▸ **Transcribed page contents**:

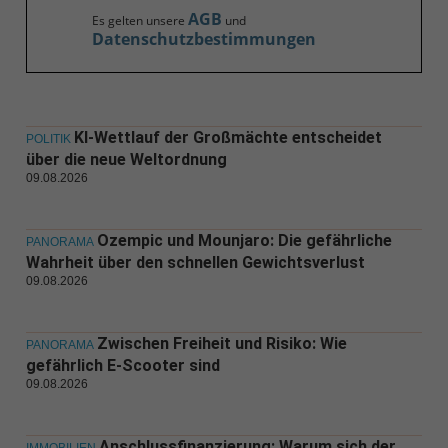
AGB
Es gelten unsere
und
Datenschutzbestimmungen
KI-Wettlauf der Großmächte entscheidet
POLITIK
über die neue Weltordnung
09.08.2026
Ozempic und Mounjaro: Die gefährliche
PANORAMA
Wahrheit über den schnellen Gewichtsverlust
09.08.2026
Zwischen Freiheit und Risiko: Wie
PANORAMA
gefährlich E-Scooter sind
09.08.2026
Anschlussfinanzierung: Warum sich der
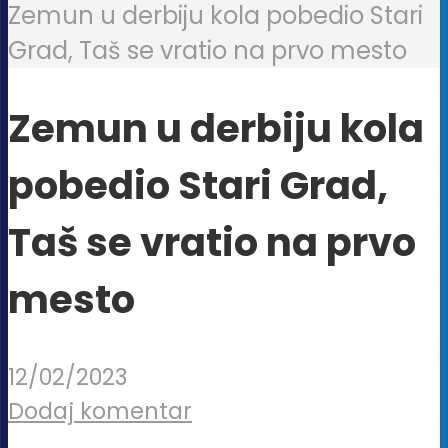
Zemun u derbiju kola pobedio Stari
Grad, Taš se vratio na prvo mesto
Zemun u derbiju kola
pobedio Stari Grad,
Taš se vratio na prvo
mesto
12/02/2023
Dodaj komentar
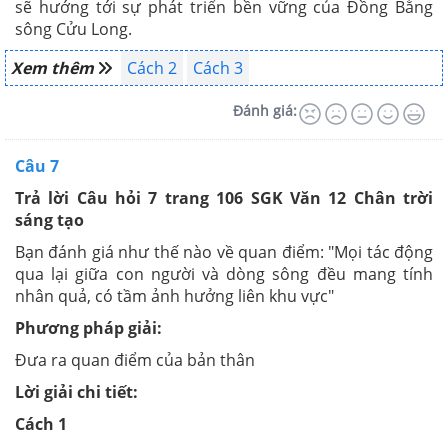
sẽ hướng tới sự phát triển bền vững của Đồng Bằng
sông Cửu Long.
Xem thêm
Cách 2
Cách 3
Đánh giá:
Câu 7
Trả lời Câu hỏi 7 trang 106 SGK Văn 12 Chân trời
sáng tạo
Bạn đánh giá như thế nào về quan điểm: "Mọi tác động
qua lại giữa con người và dòng sông đều mang tính
nhân quả, có tầm ảnh hưởng liên khu vực"
Phương pháp giải:
Đưa ra quan điểm của bản thân
Lời giải chi tiết:
Cách 1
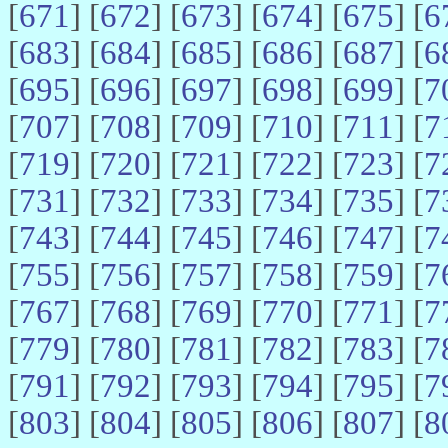
[
671
] [
672
] [
673
] [
674
] [
675
] [
6
[
683
] [
684
] [
685
] [
686
] [
687
] [
6
[
695
] [
696
] [
697
] [
698
] [
699
] [
7
[
707
] [
708
] [
709
] [
710
] [
711
] [
7
[
719
] [
720
] [
721
] [
722
] [
723
] [
7
[
731
] [
732
] [
733
] [
734
] [
735
] [
7
[
743
] [
744
] [
745
] [
746
] [
747
] [
7
[
755
] [
756
] [
757
] [
758
] [
759
] [
7
[
767
] [
768
] [
769
] [
770
] [
771
] [
7
[
779
] [
780
] [
781
] [
782
] [
783
] [
7
[
791
] [
792
] [
793
] [
794
] [
795
] [
7
[
803
] [
804
] [
805
] [
806
] [
807
] [
8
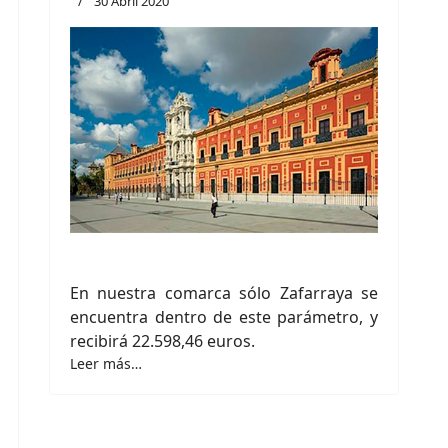
30 Abril 2020
En nuestra comarca sólo Zafarraya se
encuentra dentro de este parámetro, y
recibirá 22.598,46 euros.
Leer más…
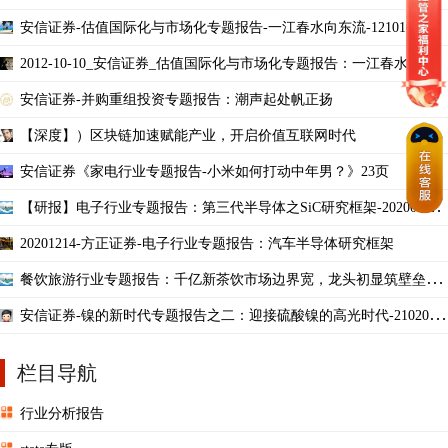
安信证券-估值国际化与市场化专题报告-一江春水向东流-121010
2012-10-10_安信证券_估值国际化与市场化专题报告：一江春水向东
流
安信证券-并购重组投资专题报告：潮声起处帆正扬
【深度】）区块链加速赋能产业，开启价值互联网时代
安信证券《家电行业专题报告-小米如何打动中年男？》23页
【研报】电子行业专题报告：第三代半导体之SiC研究框架-20200904
（35页
20201214-方正证券-电子行业专题报告：汽车半导体研究框架
餐饮旅游行业专题报告：千亿新茶饮市场边界宽，龙头初显筑壁垒-20
210111-安信证券
安信证券-镍的新时代专题报告之二：迎接硫酸镍的高光时代-210209.p
df
栏目导航
行业分析报告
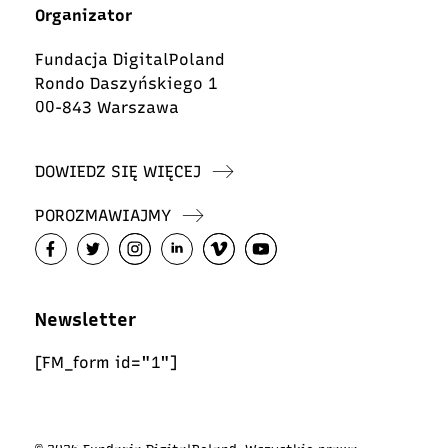
Organizator
Fundacja DigitalPoland
Rondo Daszyńskiego 1
00-843 Warszawa
DOWIEDZ SIĘ WIĘCEJ
POROZMAWIAJMY
Newsletter
[FM_form id="1"]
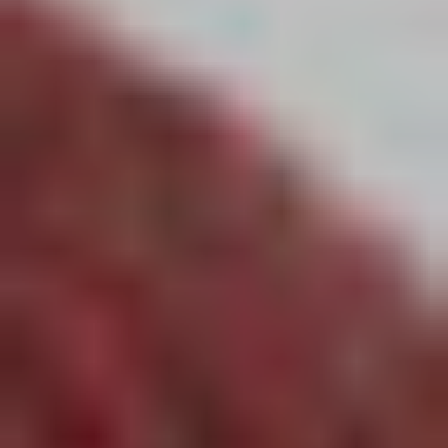
Français
Tissus
Européens
Jersey
Et
Sweat
Tissus
Mind
The
Maker
Lin
Lainage
Et
Jacquard
Rubans
Et
Galons
Soie
Toiles
Cirées
Tissus
Matelassés
Tissus
Liberty
Of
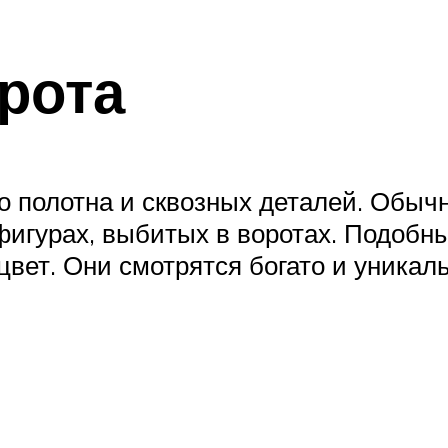
рота
о полотна и сквозных деталей. Обыч
фигурах, выбитых в воротах. Подобн
вет. Они смотрятся богато и уникаль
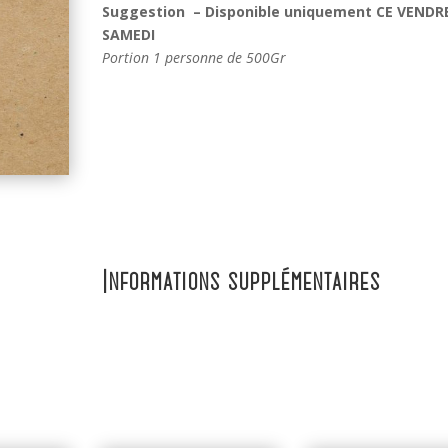
Suggestion – Disponible uniquement CE VENDR
SAMEDI
Portion 1 personne de 500Gr
Informations supplémentaires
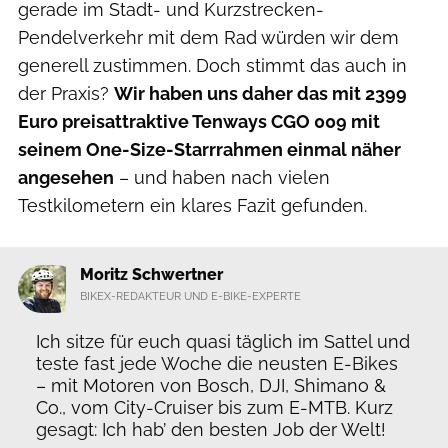
gerade im Stadt- und Kurzstrecken-
Pendelverkehr mit dem Rad würden wir dem
generell zustimmen. Doch stimmt das auch in
der Praxis?
Wir haben uns daher das mit 2399
Euro preisattraktive Tenways CGO 009 mit
seinem One-Size-Starrrahmen einmal näher
angesehen
– und haben nach vielen
Testkilometern ein klares Fazit gefunden.
Moritz Schwertner
BIKEX-REDAKTEUR UND E-BIKE-EXPERTE
Ich sitze für euch quasi täglich im Sattel und
teste fast jede Woche die neusten E-Bikes
– mit Motoren von Bosch, DJI, Shimano &
Co., vom City-Cruiser bis zum E-MTB. Kurz
gesagt: Ich hab’ den besten Job der Welt!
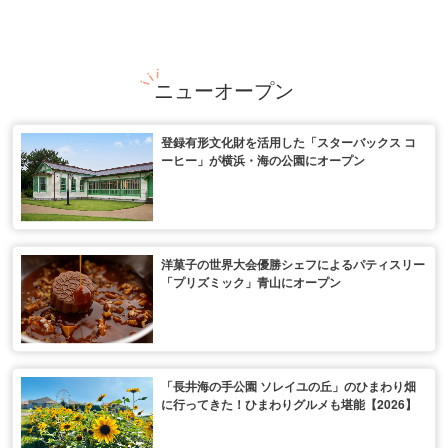
ニューオープン
登録有形文化財を活用した「スターバックス コ
ーヒー」が横浜・海の公園にオープン
洋菓子の世界大会優勝シェフによるパティスリー
「プリズミック」青山にオープン
「長井海の手公園 ソレイユの丘」のひまわり畑
に行ってきた！ひまわりグルメも堪能【2026】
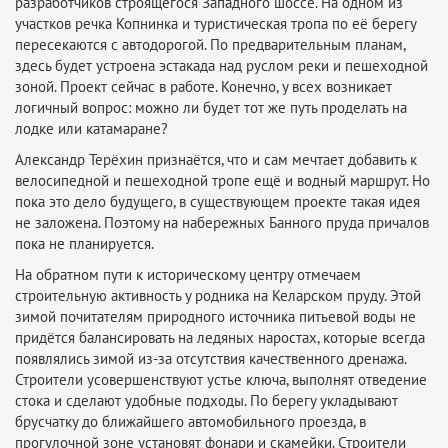
разработчиков строящегося Западного шоссе. На одном из
участков речка Копнинка и туристическая тропа по её берегу
пересекаются с автодорогой. По предварительным планам,
здесь будет устроена эстакада над руслом реки и пешеходной
зоной. Проект сейчас в работе. Конечно, у всех возникает
логичный вопрос: можно ли будет тот же путь проделать на
лодке или катамаране?
Александр Терёхин признаётся, что и сам мечтает добавить к
велосипедной и пешеходной тропе ещё и водный маршрут. Но
пока это дело будущего, в существующем проекте такая идея
не заложена. Поэтому на набережных Банного пруда причалов
пока не планируется.
На обратном пути к историческому центру отмечаем
строительную активность у родника на Келарском пруду. Этой
зимой почитателям природного источника питьевой воды не
придётся балансировать на ледяных наростах, которые всегда
появлялись зимой из-за отсутствия качественного дренажа.
Строители усовершенствуют устье ключа, выполнят отведение
стока и сделают удобные подходы. По берегу укладывают
брусчатку до ближайшего автомобильного проезда, в
прогулочной зоне установят фонари и скамейки. Строители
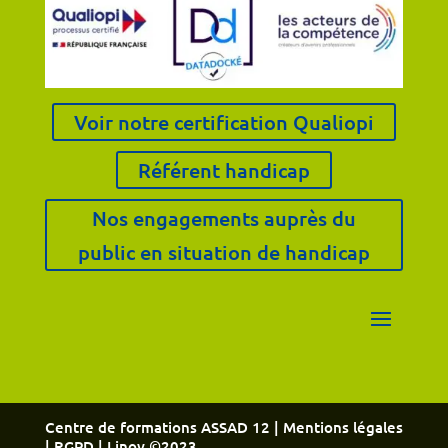
Voir notre certification Qualiopi
Référent handicap
Nos engagements auprès du
public en situation de handicap
Centre de formations ASSAD 12 |
Mentions légales
|
RGPD
| Linov ©2023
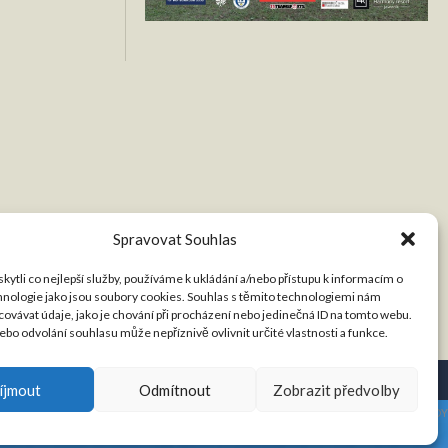
Spravovat Souhlas
ytli co nejlepší služby, používáme k ukládání a/nebo přístupu k informacím o
chnologie jako jsou soubory cookies. Souhlas s těmito technologiemi nám
ovávat údaje, jako je chování při procházení nebo jedinečná ID na tomto webu.
bo odvolání souhlasu může nepříznivě ovlivnit určité vlastnosti a funkce.
íjmout
Odmítnout
Zobrazit předvolby
DESIGNED BY THEMEBOY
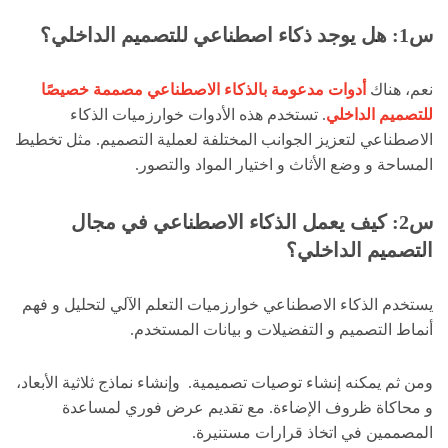
س1: هل يوجد ذكاء اصطناعي للتصميم الداخلي؟
نعم، هناك
أدوات مدعومة بالذكاء الاصطناعي مصممة خصيصًا
للتصميم الداخلي
. تستخدم هذه الأدوات خوارزميات الذكاء
الاصطناعي لتعزيز الجوانب المختلفة لعملية التصميم. مثل تخطيط
المساحة و وضع الأثاث و اختيار المواد والتصور.
س2: كيف يعمل الذكاء الاصطناعي في مجال
التصميم الداخلي؟
يستخدم الذكاء الاصطناعي خوارزميات التعلم الآلي لتحليل و فهم
أنماط التصميم و التفضيلات و بيانات المستخدم.
ومن ثم يمكنه إنشاء توصيات تصميمية. و
إنشاء نماذج ثلاثية الأبعاد،
و محاكاة ظروف الإضاءة. مع تقديم عرض فوري لمساعدة
المصممين في اتخاذ قرارات مستنيرة.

▸ **Exercise brief**:
Working from the entries above, find every line in which the word "über" occurs and copy it.

▸ **Exercise solution**:
über die neue Weltordnung
Wahrheit über den schnellen Gewichtsverlust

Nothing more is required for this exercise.